Инухико Ёмота. Теория каваии
М.: Новое литературное обозрение, 2018
Еще в конце прошлого года Галина Юзефович горячо рекомендовала это исследование в своем обзоре «Что покупать на ярмарке Non/fiction в 2017 году?» («Медуза»): «Компактная книжка японского культуролога Инухико Ёмота — исследование феномена “каваии”, или, говоря по-русски, “мимимишности”, охватившего в 90-е годы прошлого века всю Японию, а после выплеснувшегося за ее рубежи в виде орд Пикачу и эстетики Hello, Kitty. Ёмота рассматривает “кавайность” в контексте традиционной японской культуры, а также исследует ее роль в самых разных областях — от политики до анимэ».

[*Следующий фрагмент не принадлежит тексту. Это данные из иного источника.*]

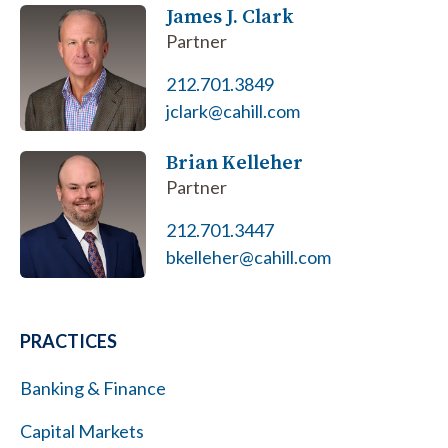
James J. Clark
Partner
212.701.3849
jclark@cahill.com
Brian Kelleher
Partner
212.701.3447
bkelleher@cahill.com
PRACTICES
Banking & Finance
Capital Markets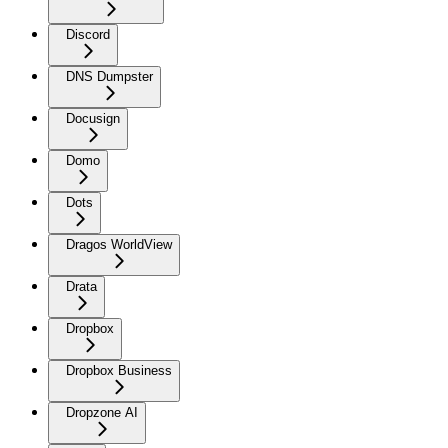
Discord
DNS Dumpster
Docusign
Domo
Dots
Dragos WorldView
Drata
Dropbox
Dropbox Business
Dropzone AI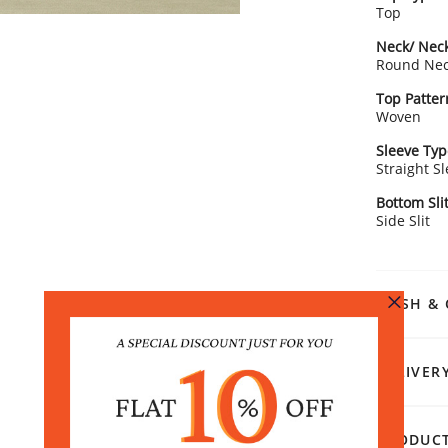
Top
Neck/ Neck
Round Ne
Top Patter
Woven
Sleeve Typ
Straight S
Bottom Sli
Side Slit
WASH & 
DELIVER
PRODUCT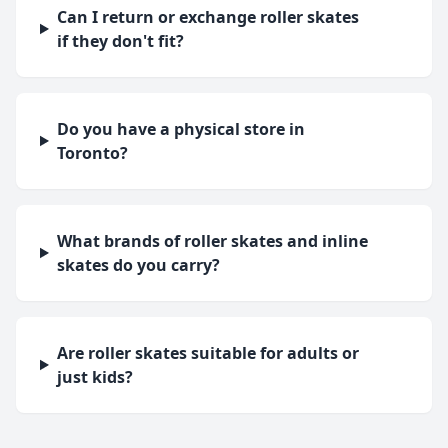
Can I return or exchange roller skates
if they don't fit?
Do you have a physical store in
Toronto?
What brands of roller skates and inline
skates do you carry?
Are roller skates suitable for adults or
just kids?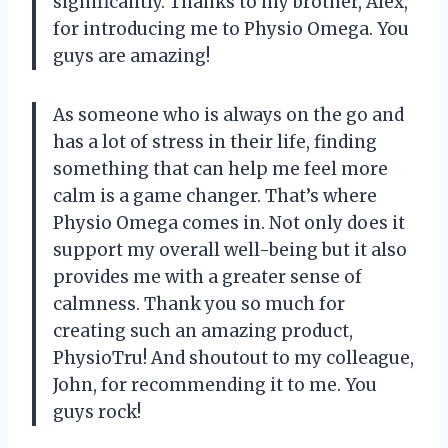
significantly. Thanks to my brother, Alex,
for introducing me to Physio Omega. You
guys are amazing!
As someone who is always on the go and
has a lot of stress in their life, finding
something that can help me feel more
calm is a game changer. That’s where
Physio Omega comes in. Not only does it
support my overall well-being but it also
provides me with a greater sense of
calmness. Thank you so much for
creating such an amazing product,
PhysioTru! And shoutout to my colleague,
John, for recommending it to me. You
guys rock!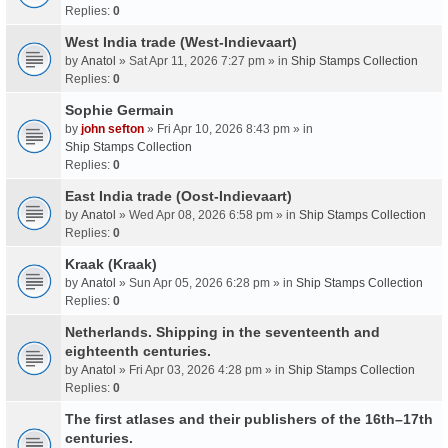
Replies:
0
West India trade (West-Indievaart)
by
Anatol
» Sat Apr 11, 2026 7:27 pm » in
Ship Stamps Collection
Replies:
0
Sophie Germain
by
john sefton
» Fri Apr 10, 2026 8:43 pm » in
Ship Stamps Collection
Replies:
0
East India trade (Oost-Indievaart)
by
Anatol
» Wed Apr 08, 2026 6:58 pm » in
Ship Stamps Collection
Replies:
0
Kraak (Kraak)
by
Anatol
» Sun Apr 05, 2026 6:28 pm » in
Ship Stamps Collection
Replies:
0
Netherlands. Shipping in the seventeenth and
eighteenth centuries.
by
Anatol
» Fri Apr 03, 2026 4:28 pm » in
Ship Stamps Collection
Replies:
0
The first atlases and their publishers of the 16th–17th
centuries.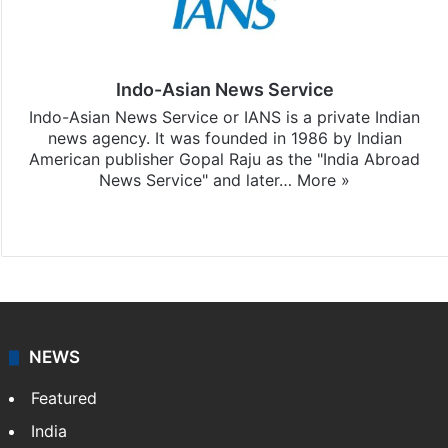
Indo-Asian News Service
Indo-Asian News Service or IANS is a private Indian
news agency. It was founded in 1986 by Indian
American publisher Gopal Raju as the "India Abroad
News Service" and later…
More »
Facebook
X
NEWS
Featured
India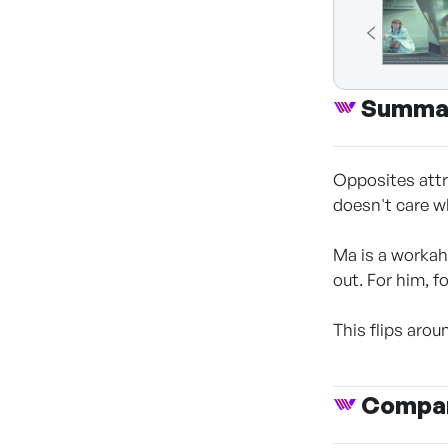
Summa
Opposites attr
doesn't care w
Ma is a workah
out. For him, f
This flips aro
Compan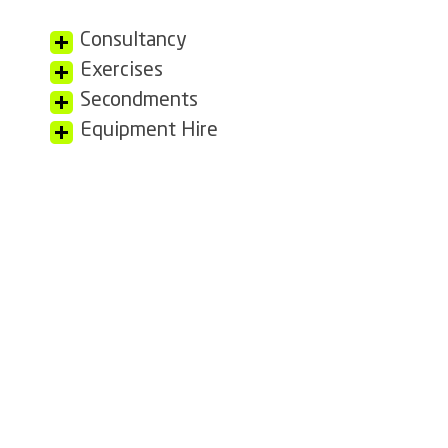
Consultancy
Exercises
Secondments
Equipment Hire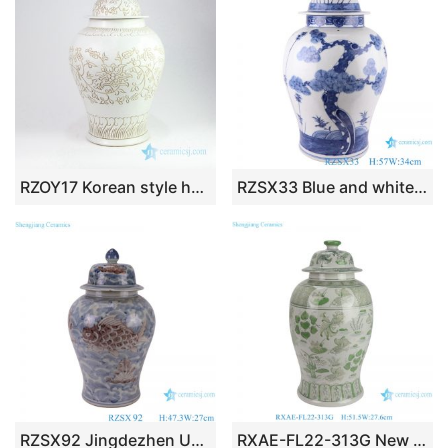
RZOY17 Korean style hand carved floral withe porcelain jar
RZSX33 Blue and white Porcelain Hand Painted pine and bamboo Storage pot Ceramic Lidded Ginger Jar
RZSX92 Jingdezhen Under glazed Red Fish seawater Pattern Porcelain jars Ceramic General Pot
RXAE-FL22-313G New Green and white fish and alga pattern ceramic temple jar for home decoration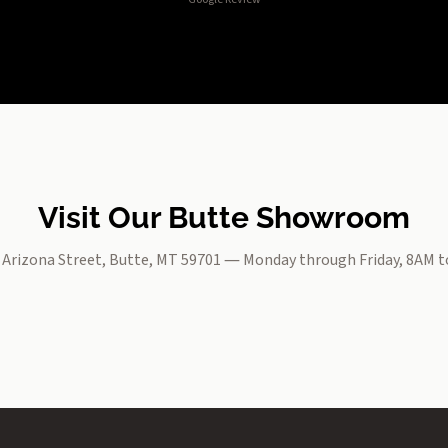
Visit Our Butte Showroom
. Arizona Street, Butte, MT 59701 — Monday through Friday, 8AM 
Open Interactive Map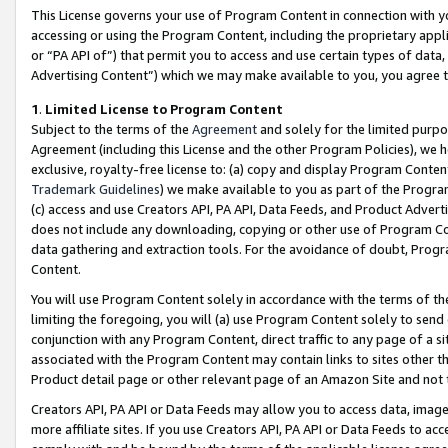
This License governs your use of Program Content in connection with yo
accessing or using the Program Content, including the proprietary appli
or “PA API of”) that permit you to access and use certain types of data
Advertising Content”) which we may make available to you, you agree t
1
.
Limited License to Program Content
Subject to the terms of the
Agreement
and solely for the limited purpo
Agreement (including this License and the other Program Policies), we 
exclusive, royalty-free license to: (a) copy and display Program Conten
Trademark Guidelines
) we make available to you as part of the Progra
(c) access and use Creators API, PA API, Data Feeds, and Product Adverti
does not include any downloading, copying or other use of Program Conte
data gathering and extraction tools. For the avoidance of doubt, Progr
Content.
You will use Program Content solely in accordance with the terms of t
limiting the foregoing, you will (a) use Program Content solely to send
conjunction with any Program Content, direct traffic to any page of a si
associated with the Program Content may contain links to sites other t
Product detail page or other relevant page of an Amazon Site and not 
Creators API, PA API or Data Feeds may allow you to access data, image
more affiliate sites. If you use Creators API, PA API or Data Feeds to ac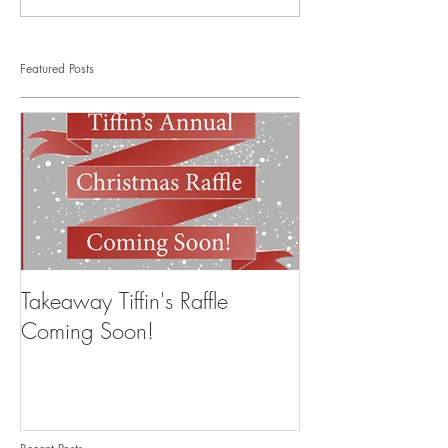
Featured Posts
Takeaway Tiffin's Raffle
Coming Soon!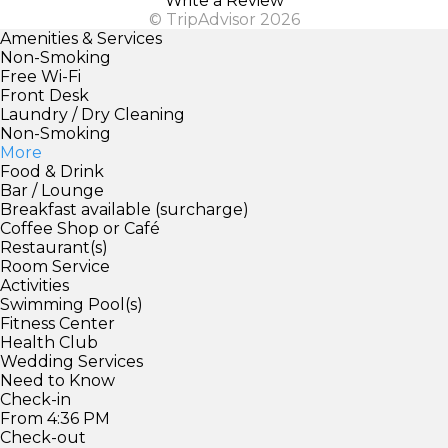
Write a Review
© TripAdvisor 2026
Amenities & Services
Non-Smoking
Free Wi-Fi
Front Desk
Laundry / Dry Cleaning
Non-Smoking
More
Food & Drink
Bar / Lounge
Breakfast available (surcharge)
Coffee Shop or Café
Restaurant(s)
Room Service
Activities
Swimming Pool(s)
Fitness Center
Health Club
Wedding Services
Need to Know
Check-in
From 4:36 PM
Check-out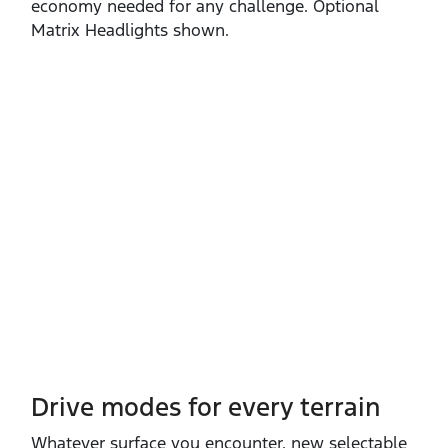
economy needed for any challenge. Optional
Matrix Headlights shown.
Drive modes for every terrain​
Whatever surface you encounter, new selectable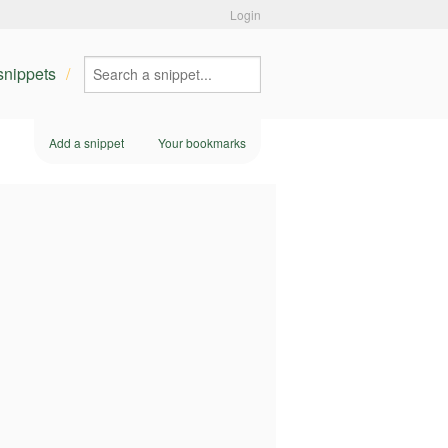
Login
 snippets
Add a snippet
Your bookmarks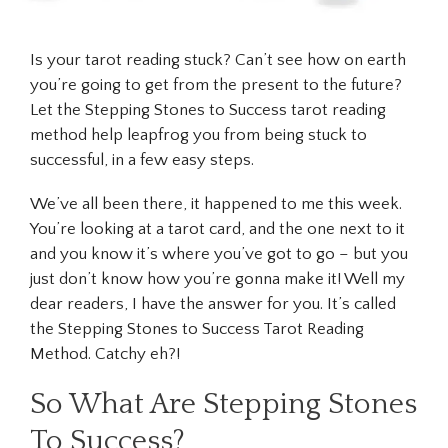
Is your tarot reading stuck? Can’t see how on earth
you’re going to get from the present to the future?
Let the Stepping Stones to Success tarot reading
method help leapfrog you from being stuck to
successful, in a few easy steps.
We’ve all been there, it happened to me this week.
You’re looking at a tarot card, and the one next to it
and you know it’s where you’ve got to go – but you
just don’t know how you’re gonna make it! Well my
dear readers, I have the answer for you. It’s called
the Stepping Stones to Success Tarot Reading
Method. Catchy eh?!
So What Are Stepping Stones
To Success?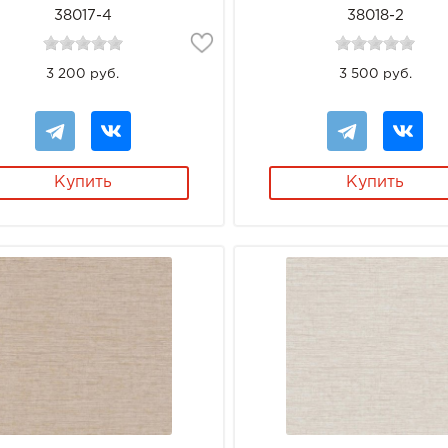
38017-4
38018-2
3 200 руб.
3 500 руб.
Купить
Купить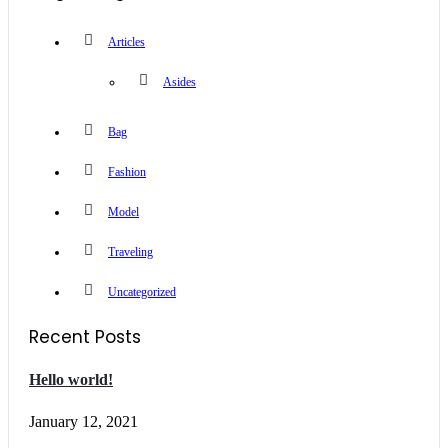
Articles
Asides
Bag
Fashion
Model
Traveling
Uncategorized
Recent Posts
Hello world!
January 12, 2021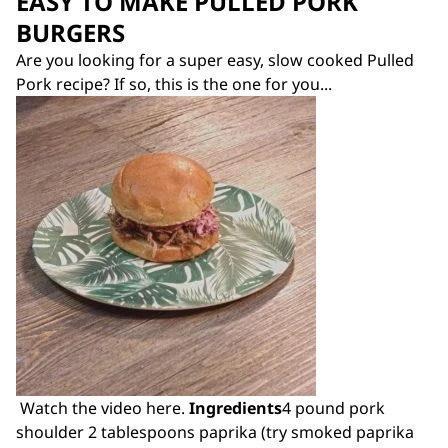
EASY TO MAKE PULLED PORK
BURGERS
Are you looking for a super easy, slow cooked Pulled
Pork recipe? If so, this is the one for you...
Watch the video here.
Ingredients
4 pound pork
shoulder 2 tablespoons paprika (try smoked paprika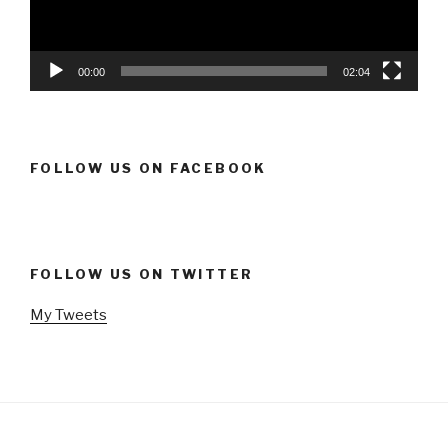
00:00
02:04
FOLLOW US ON FACEBOOK
FOLLOW US ON TWITTER
My Tweets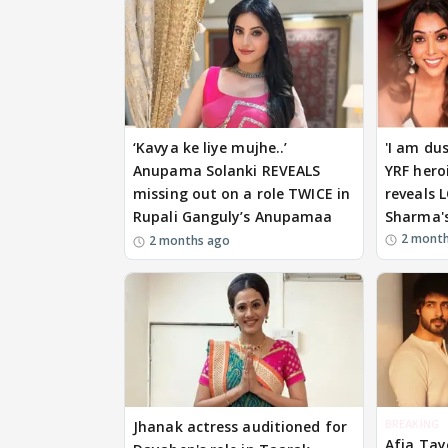
‘Kavya ke liye mujhe..’
'I am du
Anupama Solanki REVEALS
YRF hero
missing out on a role TWICE in
reveals 
Rupali Ganguly’s Anupamaa
Sharma's
2 mont
2 months ago
BREAKING
Jhanak actress auditioned for
Afia Tay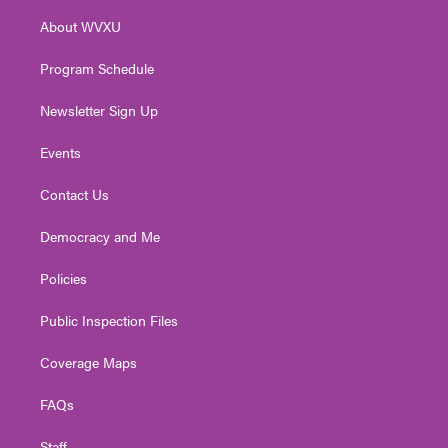
r
r
e
o
i
About WVXU
a
k
n
m
Program Schedule
Newsletter Sign Up
Events
Contact Us
Democracy and Me
Policies
Public Inspection Files
Coverage Maps
FAQs
Staff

Владислав Толстов в обзоре «Пять новых книг о людях и персонажах» («БайкалИНФОРМ») простодушно удивляется, до чего додумались эти японцы (и эти издатели): «Вот уж действительно, век живи — век учись. Я понятия не имел, что словечко “кавайный” не просто выражение, которым пользуется молодежь, а имеет отношение к культуре кавайии — и это не просто субкультура, но и мощная индустрия, и своя эстетика, и вообще все эти розовые существа с широко распахнутыми глазами основательно повлияли на мировую культуру. Ученый-семиотик Инухико Емота, изучающий именно воздействие символических знаков на культуру, написал отличное исследование, рассказывающее о том, как культура кавайии, в 60-е придуманная исключительно для внутрияпонского употребления, стремительно покорила мир. Теперь миллионы людей помешаны на всем милом, трогательном, беззащитном и пушистом. В свое время “НЛО” лет десять назад выпускала такое же глубокое социокультурное исследование Линор Горалик о кукле Барби, книга Инухико Емото как минимум не хуже. Ждем семиотических исследований игрушек из киндер-сюрпризов и сериала “Мой маленький пони”».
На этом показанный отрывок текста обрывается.